Hofferbert, Collector of Internal Revenue v. Briggs

178 F.2d 743

HOFFERBERT, Collector of Internal Revenue,
v.
BRIGGS.

No. 5987.

United States Court of Appeals Fourth Circuit.

Argued November 10, 1949.

Decided December 21, 1949.

Howard P. Locke, Special Assistant to the Attorney General (Theron Lamar Caudle, Assistant Attorney General; Ellis N. Slack and Robert N. Anderson, Special Assistants to the Attorney General; Bernard J. Flynn, U. S. Attorney, and Norman P. Ramsey, Assistant United States Attorney, Baltimore, Md., on brief) for appellant.

H. Kennedy McCook, Washington, D. C. (William E. Furey, Washington, D. C., on brief), for appellee.

Before PARKER, Chief Judge and SOPER and DOBIE, Circuit Judges.

PARKER, Chief Judge.

1

This is an appeal by the Collector of Internal Revenue for the District of Maryland from an adverse judgment in favor of a taxpayer in a suit to recover overpayments of income tax. The taxpayer is Southwick W. Briggs, and the suit relates to his income taxes for the years 1943, 1944 and 1945. His contention is that he reported as income for those years moneys received by him which should have been reported as long term capital gains under 26 U.S.C.A. § 117, and that this resulted in an aggregate overpayment of taxes in the sum of $39,155.66 which he is entitled to recover. The District Judge so held and the Collector has appealed.

2

The facts are fully set forth in the opinion of the District Judge, 85 F. Supp. 941, and need not be here repeated. They may be summarized as follows: In the year 1933, taxpayer, who was the inventor and patentee of an oil filter, organized the Briggs Clarifier Company and assigned to it the patent for the filter in return for $1500 in cash and 75% of the capital stock of the corporation, which was organized to manufacture and sell the filter. The corporation experienced financial difficulties and it became necessary to sell further stock to keep it afloat, so that by 1940 the total stock of taxpayer amounted to only about 2 ½% of that which was outstanding. In that year, when the Stone Company purchased a controlling interest in the corporation another contract was entered into by the terms of which the corporation agreed to pay taxpayer a salary as engineer and also to pay him certain stipulated royalties on all patents of his which had not been used by the corporation prior to January 1, 1940, and for which licenses were to be issued to the corporation. The royalties paid under this contract constitute the income in controversy.

3

Under the contract entered into with the corporation in 1933, taxpayer agreed, in assigning the original patent, to assign all right, title and interest in or to any future improvements which he might develop for the same or similar purposes; and the principal contention of the Collector is that the effect of this was to give to the corporation the right to the subsequent inventions patented by taxpayer for which the royalties were paid.

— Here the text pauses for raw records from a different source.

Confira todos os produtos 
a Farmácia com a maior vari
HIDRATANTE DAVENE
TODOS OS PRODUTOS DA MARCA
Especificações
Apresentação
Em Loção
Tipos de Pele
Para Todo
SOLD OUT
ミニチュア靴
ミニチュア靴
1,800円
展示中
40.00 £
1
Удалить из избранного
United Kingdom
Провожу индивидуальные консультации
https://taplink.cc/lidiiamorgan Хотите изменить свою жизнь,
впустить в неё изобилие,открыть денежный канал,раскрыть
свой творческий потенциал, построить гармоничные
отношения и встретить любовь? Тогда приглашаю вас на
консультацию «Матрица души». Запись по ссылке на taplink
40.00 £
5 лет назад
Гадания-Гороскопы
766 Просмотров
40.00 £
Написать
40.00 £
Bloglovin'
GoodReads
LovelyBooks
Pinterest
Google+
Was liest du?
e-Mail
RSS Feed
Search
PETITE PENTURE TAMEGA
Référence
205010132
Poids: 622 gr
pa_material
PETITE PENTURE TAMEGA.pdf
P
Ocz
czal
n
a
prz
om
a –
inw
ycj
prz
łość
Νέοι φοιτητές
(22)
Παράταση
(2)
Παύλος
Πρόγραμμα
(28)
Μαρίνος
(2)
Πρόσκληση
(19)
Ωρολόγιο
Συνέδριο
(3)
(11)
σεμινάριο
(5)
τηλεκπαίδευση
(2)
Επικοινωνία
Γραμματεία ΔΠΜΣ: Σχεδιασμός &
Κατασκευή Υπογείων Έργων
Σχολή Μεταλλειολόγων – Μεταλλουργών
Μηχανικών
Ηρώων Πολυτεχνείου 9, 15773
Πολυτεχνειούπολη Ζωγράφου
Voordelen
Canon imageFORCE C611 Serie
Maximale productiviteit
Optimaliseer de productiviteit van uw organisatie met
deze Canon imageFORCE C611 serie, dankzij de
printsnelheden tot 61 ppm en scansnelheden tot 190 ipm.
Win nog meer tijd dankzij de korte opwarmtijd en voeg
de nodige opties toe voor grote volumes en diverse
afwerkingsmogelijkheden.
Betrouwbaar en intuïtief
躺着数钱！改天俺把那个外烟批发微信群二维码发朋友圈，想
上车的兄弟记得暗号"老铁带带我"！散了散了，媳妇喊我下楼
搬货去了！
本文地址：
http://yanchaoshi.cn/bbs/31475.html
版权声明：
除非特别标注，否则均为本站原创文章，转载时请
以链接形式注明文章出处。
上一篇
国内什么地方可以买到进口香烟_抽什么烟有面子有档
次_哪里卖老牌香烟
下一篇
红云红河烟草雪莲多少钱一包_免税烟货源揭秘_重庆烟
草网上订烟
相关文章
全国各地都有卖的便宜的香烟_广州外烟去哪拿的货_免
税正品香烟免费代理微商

It appears, however, that when the contract of 1940 was made, five important inventions which taxpayer had perfected had not been assigned to the company, and the fact that taxpayer at that time owned such a small percentage of the stock and that a controlling interest was being acquired by an outside party brought about the further adjustment of rights with respect to these inventions. Whether the contract be regarded as providing additional payment for inventions to which the corporation was already entitled under the prior contract or as providing for the payment for inventions to which its rights had not as yet been perfected, there can be no question but that the royalties were to be paid in consideration of the transfer of the inventions and the patents covering them, and not for services rendered the corporation which were covered by a separate provision of the contract.

4

The rule is well settled that where the owner of patents and inventions transfers them in consideration of royalty payments, such payments are properly treated as capital gains realized upon the sale of capital assets. Commissioner of Internal Revenue v. Hopkinson, 2 Cir., 126 F.2d 406. See also Commissioner of Internal Revenue v. Celanese Corp., 78 U.S. App.D.C. 292, 140 F.2d 339, 341. United States v. Adamson, 9 Cir., 161 F.2d 942; Commissioner of Internal Revenue v. Carter, 2 Cir., 170 F.2d 911; and Burnet v. Logan, 283 U.S. 404, 51 S. Ct. 550, 75 L. Ed. 1143. And we see no reason why the rule is not properly applicable here. The patent rights of taxpayer were inquestionably transferred; and they were transferred in consideration of the royalty payments here under consideration. Even if it be thought that the corporation was entitled to the transfer under the terms of the original contract, certain it is that the transfer had not been made; and it was not made until after the contract of 1940 had settled the rights of the parties with regard thereto. Whatever construction be put upon the terms of the original contract, the transfer for which the contract of 1940 provided was necessary to transfer title to the five patents, and the royalties here in question were unquestionably paid in consideration of the transfer.

5

Even if the royalties had been mere additional payments for patent right already transferred, there is no reason why they should not be treated as gains from the sale of capital assets and not as ordinary income. Payment for the transfer of a capital asset does not suffer a change of character because made after the transfer or because made in addition to a prior consideration. There is nothing in the contract or elsewhere to support the contention that the payment of the royalties was compensation for personal services.

6

The Collector makes the additional point that the inventions of taxpayer were property held for sale in trade or business and that gains derived from their sale were not covered by sec. 117. This is entirely lacking in merit. The section provides:

7

"Capital assets. — The term `capital assets' means property held by the taxpayer (whether or not connected with his trade or business), but does not include stock in trade of the taxpayer or other property of a kind which would properly be included in the inventory of the taxpayer if on hand at the close of the taxable year, or property held by the taxpayer primarily for sale to customers in the ordinary course of his trade or business, or property, used in the trade or business, of a character which is subject to the allowance for depreciation provided in section 23(l)".

8

The exclusion of this section manifestly has no application to the inventions and patents here involved, which were not stock in trade and were not held for sale to customers in the ordinary course of business and were not property used in business and subject to the depreciation allowance of section 23(l). See Myers v. Com'r, 6 T.C. 258, 266; Kelly v. Com'r, 6 T.C.M. 646. The case is readily distinguishable from Harvey v. Com'r, 9 Cir., 171 F.2d 952, where the expenses of inventive activity were deducted as a business expense of a machine company and the patents were used in its business and were subject to depreciation.

9

The judgment appealed from will be affirmed.

10

Affirmed.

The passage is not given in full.